Pictures excluded, output the lines of the data below between the one holding "BEWIRB DICH JETZT IN NUR 90 SEKUNDEN" and the one holding "girando el vástago.", inclusive, exactly as they stand.

+ + + + + + +

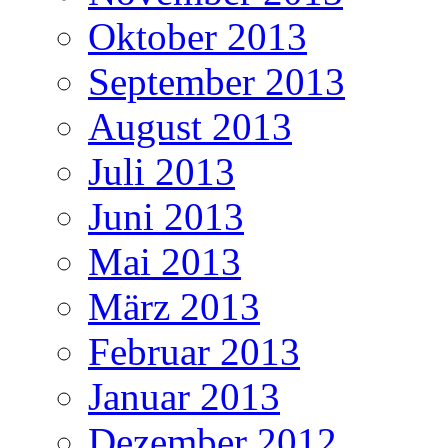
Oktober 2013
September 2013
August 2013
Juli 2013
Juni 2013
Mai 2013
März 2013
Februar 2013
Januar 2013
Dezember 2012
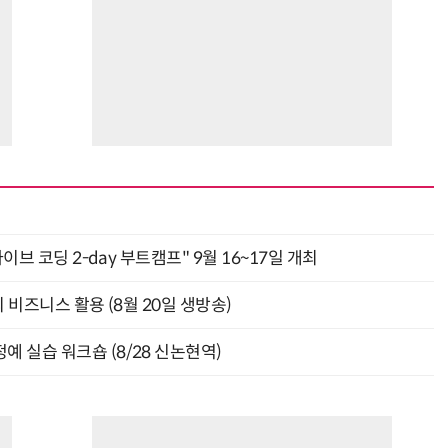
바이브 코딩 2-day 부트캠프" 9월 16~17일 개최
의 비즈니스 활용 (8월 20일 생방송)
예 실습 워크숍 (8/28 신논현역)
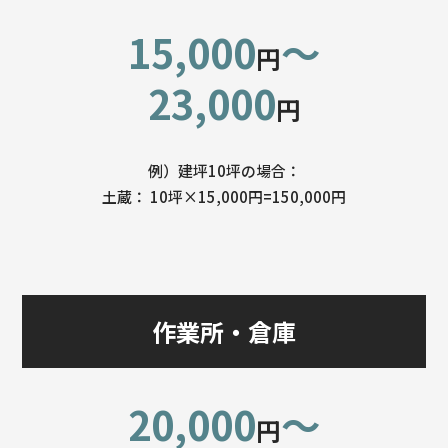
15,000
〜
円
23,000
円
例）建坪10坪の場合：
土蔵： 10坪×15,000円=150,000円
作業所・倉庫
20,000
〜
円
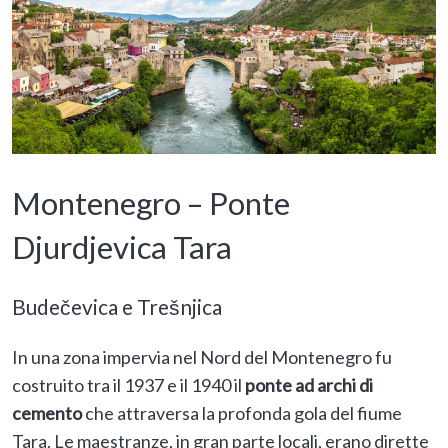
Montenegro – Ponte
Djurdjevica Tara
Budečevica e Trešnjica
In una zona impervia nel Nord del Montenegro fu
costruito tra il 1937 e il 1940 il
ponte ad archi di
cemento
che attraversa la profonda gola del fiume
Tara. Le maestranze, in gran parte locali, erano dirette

+ + + + + + +

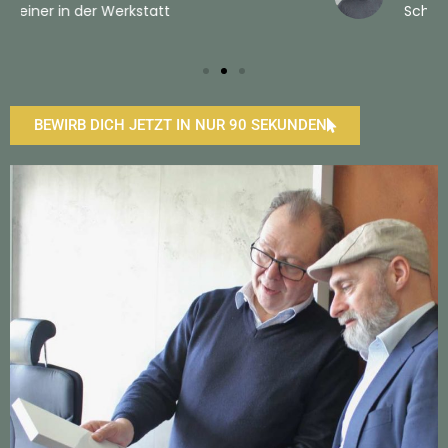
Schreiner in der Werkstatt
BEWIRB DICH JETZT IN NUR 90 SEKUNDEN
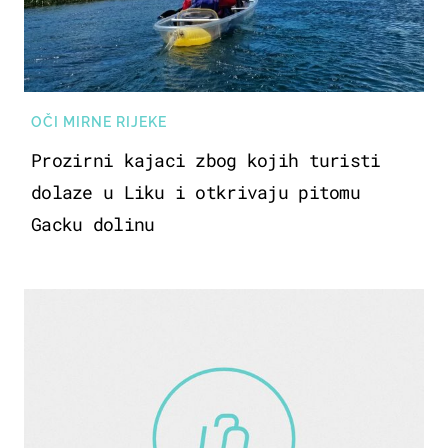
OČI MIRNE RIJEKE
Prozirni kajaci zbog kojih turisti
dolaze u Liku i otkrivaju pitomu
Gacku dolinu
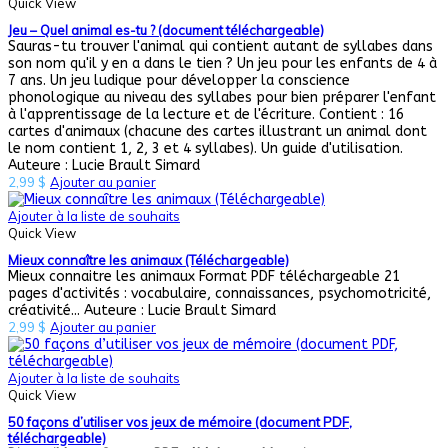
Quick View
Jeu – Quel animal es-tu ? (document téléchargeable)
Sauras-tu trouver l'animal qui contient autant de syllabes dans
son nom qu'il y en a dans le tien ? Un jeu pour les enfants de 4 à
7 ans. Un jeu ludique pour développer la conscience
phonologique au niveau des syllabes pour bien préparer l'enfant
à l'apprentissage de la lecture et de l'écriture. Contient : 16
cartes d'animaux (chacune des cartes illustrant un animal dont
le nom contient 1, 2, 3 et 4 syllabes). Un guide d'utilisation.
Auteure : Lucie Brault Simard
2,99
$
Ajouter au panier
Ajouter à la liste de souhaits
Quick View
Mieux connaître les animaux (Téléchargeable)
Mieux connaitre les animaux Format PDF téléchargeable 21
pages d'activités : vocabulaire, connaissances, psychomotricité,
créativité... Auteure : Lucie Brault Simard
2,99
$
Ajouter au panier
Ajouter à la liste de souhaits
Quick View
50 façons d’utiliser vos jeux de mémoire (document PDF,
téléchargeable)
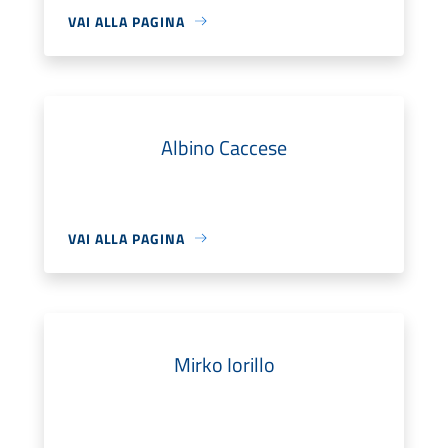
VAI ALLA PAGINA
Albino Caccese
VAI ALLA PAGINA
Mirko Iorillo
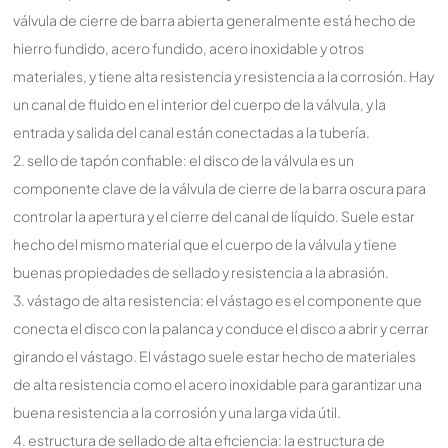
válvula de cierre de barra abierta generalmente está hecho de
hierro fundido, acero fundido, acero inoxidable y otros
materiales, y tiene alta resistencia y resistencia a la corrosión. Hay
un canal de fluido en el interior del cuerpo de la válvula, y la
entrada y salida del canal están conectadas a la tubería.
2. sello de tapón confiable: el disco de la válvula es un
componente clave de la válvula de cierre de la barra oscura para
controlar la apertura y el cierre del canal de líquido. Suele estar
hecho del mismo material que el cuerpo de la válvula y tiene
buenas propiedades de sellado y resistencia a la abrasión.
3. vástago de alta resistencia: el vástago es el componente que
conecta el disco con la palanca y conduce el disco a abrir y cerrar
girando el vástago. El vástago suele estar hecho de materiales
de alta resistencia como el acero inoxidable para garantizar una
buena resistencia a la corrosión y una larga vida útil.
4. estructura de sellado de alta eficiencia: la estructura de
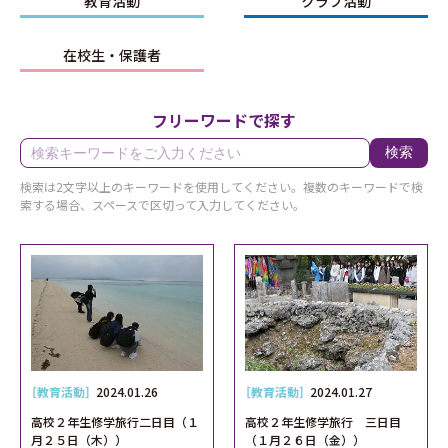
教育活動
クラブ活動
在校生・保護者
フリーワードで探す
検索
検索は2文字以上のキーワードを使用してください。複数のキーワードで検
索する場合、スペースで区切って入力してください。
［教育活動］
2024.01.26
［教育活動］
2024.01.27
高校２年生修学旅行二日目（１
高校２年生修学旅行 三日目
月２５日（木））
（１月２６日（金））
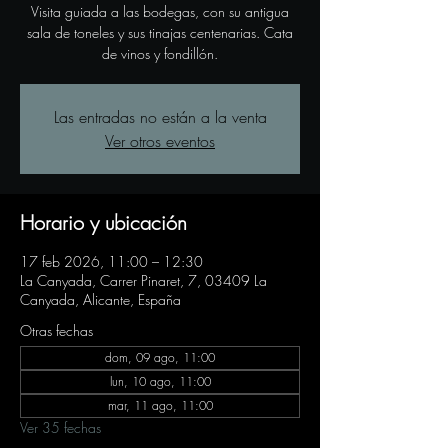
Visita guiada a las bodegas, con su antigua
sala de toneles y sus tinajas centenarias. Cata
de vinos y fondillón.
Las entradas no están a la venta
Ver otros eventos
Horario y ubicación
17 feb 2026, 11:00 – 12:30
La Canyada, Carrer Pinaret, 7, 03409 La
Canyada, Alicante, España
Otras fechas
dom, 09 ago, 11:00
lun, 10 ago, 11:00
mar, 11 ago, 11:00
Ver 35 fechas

+ + + + + + +

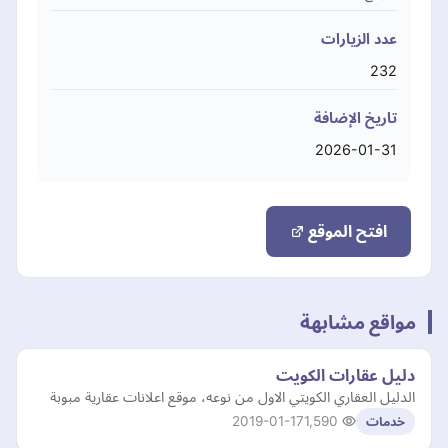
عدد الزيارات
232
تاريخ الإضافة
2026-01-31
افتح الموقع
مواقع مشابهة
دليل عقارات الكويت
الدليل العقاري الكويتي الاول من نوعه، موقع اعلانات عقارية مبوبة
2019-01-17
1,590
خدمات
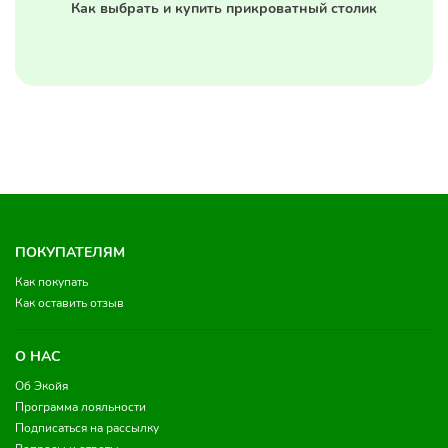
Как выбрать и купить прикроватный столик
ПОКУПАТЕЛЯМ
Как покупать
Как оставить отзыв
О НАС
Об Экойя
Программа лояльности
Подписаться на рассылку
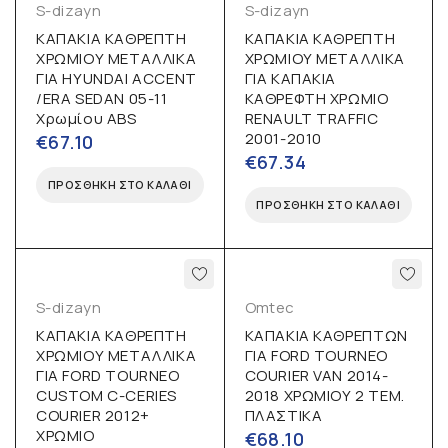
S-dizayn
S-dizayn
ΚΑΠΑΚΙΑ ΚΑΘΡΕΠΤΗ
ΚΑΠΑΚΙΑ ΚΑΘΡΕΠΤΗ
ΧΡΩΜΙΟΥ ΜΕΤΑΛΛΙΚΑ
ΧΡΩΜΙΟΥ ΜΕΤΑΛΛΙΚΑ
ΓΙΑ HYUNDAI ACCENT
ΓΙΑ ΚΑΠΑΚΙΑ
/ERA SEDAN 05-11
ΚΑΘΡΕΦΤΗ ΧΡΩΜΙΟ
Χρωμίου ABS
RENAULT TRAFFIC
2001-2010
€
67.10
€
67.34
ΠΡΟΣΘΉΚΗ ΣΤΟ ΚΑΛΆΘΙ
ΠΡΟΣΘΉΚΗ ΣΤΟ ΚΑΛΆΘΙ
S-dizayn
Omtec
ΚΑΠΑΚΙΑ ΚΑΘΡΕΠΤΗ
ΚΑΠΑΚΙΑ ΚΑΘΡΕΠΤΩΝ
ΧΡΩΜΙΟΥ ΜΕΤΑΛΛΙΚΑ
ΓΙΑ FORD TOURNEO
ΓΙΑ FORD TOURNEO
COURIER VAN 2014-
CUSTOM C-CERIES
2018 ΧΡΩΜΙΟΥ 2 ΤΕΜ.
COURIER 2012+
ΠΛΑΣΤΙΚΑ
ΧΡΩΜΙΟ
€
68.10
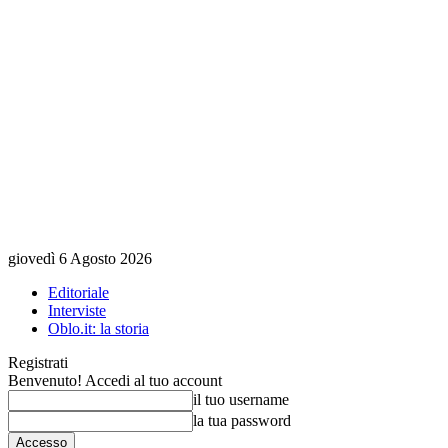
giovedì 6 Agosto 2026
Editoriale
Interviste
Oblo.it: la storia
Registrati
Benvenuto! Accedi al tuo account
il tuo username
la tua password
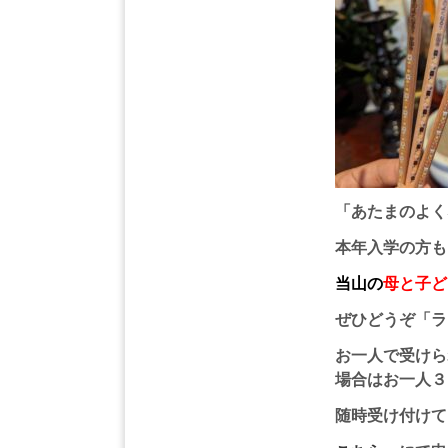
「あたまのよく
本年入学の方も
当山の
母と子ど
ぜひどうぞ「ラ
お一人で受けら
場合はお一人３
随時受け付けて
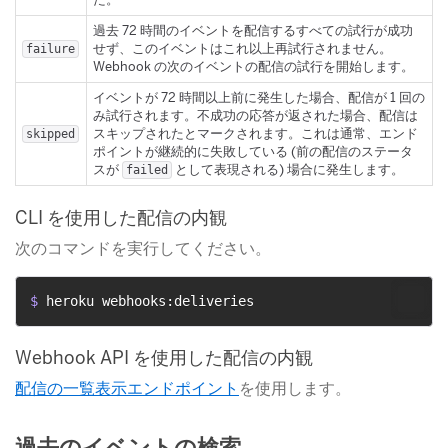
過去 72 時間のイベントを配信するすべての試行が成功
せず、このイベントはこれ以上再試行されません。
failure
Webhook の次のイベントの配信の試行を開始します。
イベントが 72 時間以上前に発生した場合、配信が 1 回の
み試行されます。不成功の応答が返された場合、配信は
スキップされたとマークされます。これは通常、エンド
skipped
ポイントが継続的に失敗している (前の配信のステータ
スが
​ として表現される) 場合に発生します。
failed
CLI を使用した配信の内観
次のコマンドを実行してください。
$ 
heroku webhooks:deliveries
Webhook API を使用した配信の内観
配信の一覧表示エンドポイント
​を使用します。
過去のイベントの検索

+ + + + + + +

**Response to this task**:
BEWIRB DICH JETZT IN NUR 90 SEKUNDEN
OČI MIRNE RIJEKE
Prozirni kajaci zbog kojih turisti
dolaze u Liku i otkrivaju pitomu
Gacku dolinu
Quick View
Jeu – Quel animal es-tu ? (document téléchargeable)
Sauras-tu trouver l'animal qui contient autant de syllabes dans
son nom qu'il y en a dans le tien ? Un jeu pour les enfants de 4 à
7 ans. Un jeu ludique pour développer la conscience
phonologique au niveau des syllabes pour bien préparer l'enfant
à l'apprentissage de la lecture et de l'écriture. Contient : 16
cartes d'animaux (chacune des cartes illustrant un animal dont
le nom contient 1, 2, 3 et 4 syllabes). Un guide d'utilisation.
Auteure : Lucie Brault Simard
2,99
$
Ajouter au panier
Ajouter à la liste de souhaits
Quick View
Mieux connaître les animaux (Téléchargeable)
Mieux connaitre les animaux Format PDF téléchargeable 21
pages d'activités : vocabulaire, connaissances, psychomotricité,
créativité... Auteure : Lucie Brault Simard
2,99
$
Ajouter au panier
Ajouter à la liste de souhaits
Quick View
50 façons d’utiliser vos jeux de mémoire (document PDF,
téléchargeable)
VAI ALLA PAGINA
Albino Caccese
VAI ALLA PAGINA
Mirko Iorillo
válvula de cierre de barra abierta generalmente está hecho de
hierro fundido, acero fundido, acero inoxidable y otros
materiales, y tiene alta resistencia y resistencia a la corrosión. Hay
un canal de fluido en el interior del cuerpo de la válvula, y la
entrada y salida del canal están conectadas a la tubería.
2. sello de tapón confiable: el disco de la válvula es un
componente clave de la válvula de cierre de la barra oscura para
controlar la apertura y el cierre del canal de líquido. Suele estar
hecho del mismo material que el cuerpo de la válvula y tiene
buenas propiedades de sellado y resistencia a la abrasión.
3. vástago de alta resistencia: el vástago es el componente que
conecta el disco con la palanca y conduce el disco a abrir y cerrar
girando el vástago. El vástago suele estar hecho de materiales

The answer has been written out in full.